• **Document layout detection data**

Start of Block

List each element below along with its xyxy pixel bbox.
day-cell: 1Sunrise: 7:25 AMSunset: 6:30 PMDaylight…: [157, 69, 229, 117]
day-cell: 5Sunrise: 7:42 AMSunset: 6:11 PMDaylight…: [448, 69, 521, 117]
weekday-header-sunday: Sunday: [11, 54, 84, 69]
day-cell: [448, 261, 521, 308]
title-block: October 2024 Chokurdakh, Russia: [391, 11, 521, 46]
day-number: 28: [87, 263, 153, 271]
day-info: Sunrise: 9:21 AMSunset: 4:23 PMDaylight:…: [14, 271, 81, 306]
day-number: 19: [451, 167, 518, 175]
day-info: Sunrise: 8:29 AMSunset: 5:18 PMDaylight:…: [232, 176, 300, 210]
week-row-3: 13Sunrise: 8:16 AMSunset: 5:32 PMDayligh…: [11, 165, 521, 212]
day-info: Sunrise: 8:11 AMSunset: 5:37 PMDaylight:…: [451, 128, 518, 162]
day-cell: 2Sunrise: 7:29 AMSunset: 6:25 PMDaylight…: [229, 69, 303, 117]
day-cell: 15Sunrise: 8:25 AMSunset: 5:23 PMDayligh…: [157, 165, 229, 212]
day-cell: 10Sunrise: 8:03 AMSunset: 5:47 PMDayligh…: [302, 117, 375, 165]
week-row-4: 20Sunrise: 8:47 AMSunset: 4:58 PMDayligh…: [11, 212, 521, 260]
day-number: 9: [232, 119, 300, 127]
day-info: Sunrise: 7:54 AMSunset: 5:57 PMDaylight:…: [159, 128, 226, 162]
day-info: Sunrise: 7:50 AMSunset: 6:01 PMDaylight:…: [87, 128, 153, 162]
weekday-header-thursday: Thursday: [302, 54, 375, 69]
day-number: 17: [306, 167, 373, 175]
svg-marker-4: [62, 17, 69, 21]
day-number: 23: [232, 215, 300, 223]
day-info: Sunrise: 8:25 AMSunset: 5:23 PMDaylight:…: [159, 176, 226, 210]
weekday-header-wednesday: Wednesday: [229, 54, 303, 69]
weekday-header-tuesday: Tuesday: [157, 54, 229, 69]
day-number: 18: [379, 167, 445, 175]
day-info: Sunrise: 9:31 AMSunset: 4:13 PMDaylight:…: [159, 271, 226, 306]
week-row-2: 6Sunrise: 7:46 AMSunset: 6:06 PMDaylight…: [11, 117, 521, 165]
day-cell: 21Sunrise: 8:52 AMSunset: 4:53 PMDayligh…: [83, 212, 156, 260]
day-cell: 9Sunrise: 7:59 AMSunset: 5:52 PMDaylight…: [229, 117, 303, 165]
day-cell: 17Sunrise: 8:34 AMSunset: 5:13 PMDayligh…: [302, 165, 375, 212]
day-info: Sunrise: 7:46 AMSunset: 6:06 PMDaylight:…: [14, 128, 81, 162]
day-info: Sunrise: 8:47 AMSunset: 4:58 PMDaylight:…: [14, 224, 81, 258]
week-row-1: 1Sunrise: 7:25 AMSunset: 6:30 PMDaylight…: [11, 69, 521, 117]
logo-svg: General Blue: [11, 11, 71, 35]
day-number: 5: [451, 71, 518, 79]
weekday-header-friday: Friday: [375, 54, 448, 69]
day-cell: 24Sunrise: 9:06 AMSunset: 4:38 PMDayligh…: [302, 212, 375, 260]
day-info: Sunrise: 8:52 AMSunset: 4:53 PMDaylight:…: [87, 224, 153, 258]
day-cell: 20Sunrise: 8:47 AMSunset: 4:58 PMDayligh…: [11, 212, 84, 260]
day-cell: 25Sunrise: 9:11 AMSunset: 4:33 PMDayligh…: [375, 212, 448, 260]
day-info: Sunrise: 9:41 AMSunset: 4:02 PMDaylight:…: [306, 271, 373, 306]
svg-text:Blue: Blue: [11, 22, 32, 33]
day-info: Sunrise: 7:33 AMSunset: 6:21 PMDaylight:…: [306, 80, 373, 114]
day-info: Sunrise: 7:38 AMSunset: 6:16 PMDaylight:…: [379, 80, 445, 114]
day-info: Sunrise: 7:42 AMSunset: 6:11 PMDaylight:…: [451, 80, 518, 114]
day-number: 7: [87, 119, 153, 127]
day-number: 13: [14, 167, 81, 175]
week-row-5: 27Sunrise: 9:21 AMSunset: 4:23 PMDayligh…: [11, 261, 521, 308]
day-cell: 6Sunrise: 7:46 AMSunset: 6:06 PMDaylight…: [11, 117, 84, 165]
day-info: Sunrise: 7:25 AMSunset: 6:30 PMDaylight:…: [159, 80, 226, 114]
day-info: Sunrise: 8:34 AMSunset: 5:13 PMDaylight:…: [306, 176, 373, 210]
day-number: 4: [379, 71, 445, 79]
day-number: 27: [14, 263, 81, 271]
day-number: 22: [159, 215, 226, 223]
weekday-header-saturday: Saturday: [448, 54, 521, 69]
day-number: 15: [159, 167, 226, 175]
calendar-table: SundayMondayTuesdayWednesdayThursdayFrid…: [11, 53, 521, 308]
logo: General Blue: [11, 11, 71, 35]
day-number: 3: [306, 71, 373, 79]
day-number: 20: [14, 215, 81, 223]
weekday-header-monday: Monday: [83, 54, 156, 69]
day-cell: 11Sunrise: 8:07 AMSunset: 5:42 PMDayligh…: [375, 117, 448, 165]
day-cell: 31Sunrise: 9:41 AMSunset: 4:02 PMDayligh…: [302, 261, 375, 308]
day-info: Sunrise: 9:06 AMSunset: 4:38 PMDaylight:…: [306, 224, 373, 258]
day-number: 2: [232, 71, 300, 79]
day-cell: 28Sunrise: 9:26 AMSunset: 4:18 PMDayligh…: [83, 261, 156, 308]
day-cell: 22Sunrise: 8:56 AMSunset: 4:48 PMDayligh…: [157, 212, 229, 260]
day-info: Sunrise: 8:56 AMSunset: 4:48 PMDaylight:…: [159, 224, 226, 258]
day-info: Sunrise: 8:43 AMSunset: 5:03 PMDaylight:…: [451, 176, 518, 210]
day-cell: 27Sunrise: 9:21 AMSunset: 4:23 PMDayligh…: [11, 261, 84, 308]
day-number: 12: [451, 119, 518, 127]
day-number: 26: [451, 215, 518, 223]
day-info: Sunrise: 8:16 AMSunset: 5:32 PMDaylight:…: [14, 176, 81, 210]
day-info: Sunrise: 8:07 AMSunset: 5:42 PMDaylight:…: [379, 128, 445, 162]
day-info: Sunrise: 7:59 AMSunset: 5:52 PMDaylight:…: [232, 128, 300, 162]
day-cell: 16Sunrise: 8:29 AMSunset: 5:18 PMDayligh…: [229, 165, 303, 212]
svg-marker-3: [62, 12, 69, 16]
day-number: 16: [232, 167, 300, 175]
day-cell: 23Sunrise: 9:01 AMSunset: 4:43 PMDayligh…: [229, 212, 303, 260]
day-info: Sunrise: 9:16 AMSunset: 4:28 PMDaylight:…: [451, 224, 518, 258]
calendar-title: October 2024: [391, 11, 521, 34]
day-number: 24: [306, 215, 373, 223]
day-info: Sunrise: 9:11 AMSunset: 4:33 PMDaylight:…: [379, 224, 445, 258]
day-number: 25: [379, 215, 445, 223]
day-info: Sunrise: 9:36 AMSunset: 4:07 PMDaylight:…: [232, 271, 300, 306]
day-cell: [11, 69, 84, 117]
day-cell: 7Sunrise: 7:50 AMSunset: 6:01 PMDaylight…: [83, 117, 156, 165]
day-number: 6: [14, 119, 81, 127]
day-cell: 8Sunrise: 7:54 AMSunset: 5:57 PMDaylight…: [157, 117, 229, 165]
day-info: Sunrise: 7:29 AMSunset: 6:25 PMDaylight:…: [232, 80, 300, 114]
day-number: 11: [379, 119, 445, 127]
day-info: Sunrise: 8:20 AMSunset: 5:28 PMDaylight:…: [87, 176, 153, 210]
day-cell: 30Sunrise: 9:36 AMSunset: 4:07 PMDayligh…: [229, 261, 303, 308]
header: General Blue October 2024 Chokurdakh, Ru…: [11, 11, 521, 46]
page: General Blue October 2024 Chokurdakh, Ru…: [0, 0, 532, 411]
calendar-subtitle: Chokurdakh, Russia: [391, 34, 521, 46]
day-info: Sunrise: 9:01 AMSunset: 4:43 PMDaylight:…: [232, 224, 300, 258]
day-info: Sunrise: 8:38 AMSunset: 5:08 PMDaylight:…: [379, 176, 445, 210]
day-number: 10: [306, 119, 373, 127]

End of Block

• **What you should do**
Copy out every line from the records that has the word "Blue".

• **Expected answer**
logo-svg: General Blue: [11, 11, 71, 35]
svg-text:Blue: Blue: [11, 22, 32, 33]
logo: General Blue: [11, 11, 71, 35]
header: General Blue October 2024 Chokurdakh, Ru…: [11, 11, 521, 46]
page: General Blue October 2024 Chokurdakh, Ru…: [0, 0, 532, 411]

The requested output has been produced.